Lomo is at it again, this time with an all-white camera (perhaps for the wedding market?), the LC-A+, a limited-edition 35mm film camera with a 32mm f/2.8 Minitar lens, a good old-fashioned cable release thread, a hot shoe and what they flowerfully describe as a “whirling white kimono of elegant metal and smooth leather.” They’ve only made 1,000 of them and selling for $399—more than twice the cost of the very similar-looking, digital Pentax I-10.

Adobe Debugs Photoshop, adds RAW support for 15 new cameras

Adobe has fixed several security vulnerabilities and performance issues in Photoshop 12 (AKA CS5) and have posted updates in their update download site. Other fixes include crashes when opening 3D layers, color engine, sharpen, and when using certain fonts, and resolving issues with Histogram, droplet and metadata features.

Adobe has also posted updates to bring RAW file support for 15 new cameras, including the Nikon D7000, Pentax K-5, Ricoh GXR, Canon S95 and others, as well as for over 60 new Nikon, Canon, Pentax and Sigma lenses. Lens Profile Downloader 1.0 is a free companion application to Lightroom 3, Photoshop CS5 and Camera Raw 6  that allows customers to download over 300 lens correction profiles and to create their own. Here’s a complete list of supported cameras and lenses.

Download the latest Adobe updates.

Genuine Fractals morphs into Perfect Resize

onOne Software has announced Perfect Resize, a new generation of Genuine Fractals that works as a Photoshop plug-in to let photographers upscale their images. The re-purposed software now offers smoothness control that minimizes resizing artifacts, a loupe tool for instant 100% magnified previews, presets, and sharpening tools. Tiling, Gallery Wrap and Batch Processing features are said to have been improved.
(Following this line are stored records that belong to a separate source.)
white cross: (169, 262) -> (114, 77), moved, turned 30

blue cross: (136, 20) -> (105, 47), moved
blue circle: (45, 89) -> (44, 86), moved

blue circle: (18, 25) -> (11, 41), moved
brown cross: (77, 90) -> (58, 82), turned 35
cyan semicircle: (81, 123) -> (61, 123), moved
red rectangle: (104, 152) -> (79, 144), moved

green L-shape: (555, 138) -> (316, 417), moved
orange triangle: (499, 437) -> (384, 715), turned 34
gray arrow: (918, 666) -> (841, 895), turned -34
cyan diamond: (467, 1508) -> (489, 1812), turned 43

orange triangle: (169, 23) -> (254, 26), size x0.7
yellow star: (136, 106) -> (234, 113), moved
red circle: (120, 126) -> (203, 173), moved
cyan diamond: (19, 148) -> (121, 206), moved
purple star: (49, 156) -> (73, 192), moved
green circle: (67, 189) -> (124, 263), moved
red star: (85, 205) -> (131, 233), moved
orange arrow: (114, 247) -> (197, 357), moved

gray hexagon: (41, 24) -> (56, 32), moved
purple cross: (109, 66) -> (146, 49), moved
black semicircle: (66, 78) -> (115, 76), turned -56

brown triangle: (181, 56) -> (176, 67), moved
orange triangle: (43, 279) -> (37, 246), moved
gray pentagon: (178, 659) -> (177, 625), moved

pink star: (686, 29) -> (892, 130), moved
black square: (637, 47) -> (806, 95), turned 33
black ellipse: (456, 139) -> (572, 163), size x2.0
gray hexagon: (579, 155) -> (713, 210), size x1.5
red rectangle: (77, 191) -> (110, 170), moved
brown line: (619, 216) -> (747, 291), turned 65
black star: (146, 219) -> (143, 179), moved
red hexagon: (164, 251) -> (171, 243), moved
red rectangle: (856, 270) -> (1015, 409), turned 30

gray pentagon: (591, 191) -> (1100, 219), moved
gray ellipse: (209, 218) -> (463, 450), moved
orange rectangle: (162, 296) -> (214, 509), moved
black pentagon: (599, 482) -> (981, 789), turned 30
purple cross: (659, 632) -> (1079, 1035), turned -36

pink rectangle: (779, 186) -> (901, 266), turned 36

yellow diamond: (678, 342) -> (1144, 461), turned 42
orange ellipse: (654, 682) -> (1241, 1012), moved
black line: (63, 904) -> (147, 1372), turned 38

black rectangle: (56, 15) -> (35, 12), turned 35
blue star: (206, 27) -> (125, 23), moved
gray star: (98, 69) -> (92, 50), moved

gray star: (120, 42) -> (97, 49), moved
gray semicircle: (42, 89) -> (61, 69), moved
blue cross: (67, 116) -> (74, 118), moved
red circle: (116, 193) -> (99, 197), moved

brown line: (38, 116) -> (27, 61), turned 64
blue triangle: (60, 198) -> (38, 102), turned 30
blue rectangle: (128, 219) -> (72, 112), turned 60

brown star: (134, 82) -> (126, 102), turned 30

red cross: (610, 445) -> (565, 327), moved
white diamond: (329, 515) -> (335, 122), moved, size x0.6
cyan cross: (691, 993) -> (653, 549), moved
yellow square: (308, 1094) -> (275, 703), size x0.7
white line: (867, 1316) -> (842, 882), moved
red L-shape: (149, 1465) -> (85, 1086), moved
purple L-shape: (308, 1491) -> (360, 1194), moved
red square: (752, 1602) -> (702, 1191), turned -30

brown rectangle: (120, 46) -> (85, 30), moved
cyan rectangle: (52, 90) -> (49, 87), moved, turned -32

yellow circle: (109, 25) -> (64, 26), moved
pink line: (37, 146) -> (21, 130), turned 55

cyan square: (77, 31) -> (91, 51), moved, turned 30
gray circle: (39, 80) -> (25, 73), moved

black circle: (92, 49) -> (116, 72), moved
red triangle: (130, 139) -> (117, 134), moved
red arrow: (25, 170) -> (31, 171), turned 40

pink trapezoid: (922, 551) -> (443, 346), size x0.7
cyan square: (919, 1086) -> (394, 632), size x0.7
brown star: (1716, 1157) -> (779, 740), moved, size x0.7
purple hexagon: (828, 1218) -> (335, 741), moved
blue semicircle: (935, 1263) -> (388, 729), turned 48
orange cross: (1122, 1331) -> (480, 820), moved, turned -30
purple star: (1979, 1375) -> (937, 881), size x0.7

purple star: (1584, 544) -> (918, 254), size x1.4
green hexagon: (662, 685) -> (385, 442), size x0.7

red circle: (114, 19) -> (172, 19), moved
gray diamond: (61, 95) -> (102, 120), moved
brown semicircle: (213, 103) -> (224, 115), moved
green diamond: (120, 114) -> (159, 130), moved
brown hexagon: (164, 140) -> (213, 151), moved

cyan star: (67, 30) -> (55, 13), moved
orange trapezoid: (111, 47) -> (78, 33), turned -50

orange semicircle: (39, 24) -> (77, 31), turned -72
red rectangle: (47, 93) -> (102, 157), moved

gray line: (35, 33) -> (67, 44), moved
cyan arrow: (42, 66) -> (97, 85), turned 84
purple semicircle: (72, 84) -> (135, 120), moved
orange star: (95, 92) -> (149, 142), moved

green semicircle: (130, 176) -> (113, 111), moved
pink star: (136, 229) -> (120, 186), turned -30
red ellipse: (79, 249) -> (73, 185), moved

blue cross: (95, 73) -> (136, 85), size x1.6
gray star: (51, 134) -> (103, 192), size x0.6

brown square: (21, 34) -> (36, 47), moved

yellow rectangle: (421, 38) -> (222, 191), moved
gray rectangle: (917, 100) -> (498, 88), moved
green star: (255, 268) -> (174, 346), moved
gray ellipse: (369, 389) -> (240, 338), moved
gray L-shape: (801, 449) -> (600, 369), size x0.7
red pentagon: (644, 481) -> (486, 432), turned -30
It will be available for $100 on its own, or as part of onOne’s $350 Perfect Photo Suite.





Sekonic Goes to the Movies

Sekonic launched the DigiCineMate L-308DC, a light meter that is geared towards both still and video/cinematography use.  Functions:

Display only the specific functions you need for fast, easy operation.
•    HD Cine Mode: Perfect for today’s DSLR videographers. Make exposure readings and control light using shutter speeds and frame rates and get aperture settings with one-tenth stop accuracy.
•    Cine Mode: Designed for digital cinematography. Select from the most useful frame rates and shutter angles for exposure control with one-tenth stop accuracy. Lux and foot-candle readout enables quick set up of lights.
•    Photo Mode: Full control for traditional still-image photographers. Shutter-priority display of a full range of ambient and flash functions including Cord and Cordless flash measurement as well as ambient EV measurement.
Three Ways to Measure Light
•    The Lumisphere provides incident light readings for nearly foolproof exposure readings and enables lighting that scene before the talent arrives.
•    The Lumidisc is perfect for lighting green screens, adjusting ratios and taking lux and foot-candle measurements.
•    Reflected light readings enable measuring the brightness of subject tones, gray cards, light sources or window light.

The Sekonic DigiCineMate will be available in January. Price to be determined.

An finally…The New York Times declares the death of the Point-and-Shoot Camera

Have cell phones killed the point-and-shoot camera? Sam Grobart, gadget columnist for the Times, is facing possible extinction thanks to the rise of camera-enabled smartphones, and MILCs.  His ruminations about the options available to snapshooters is interesting and thought provoking…and he leaves the discussion open-ended while strongly leaning towards pessimism about stand-alone compact digital cameras. What do you think?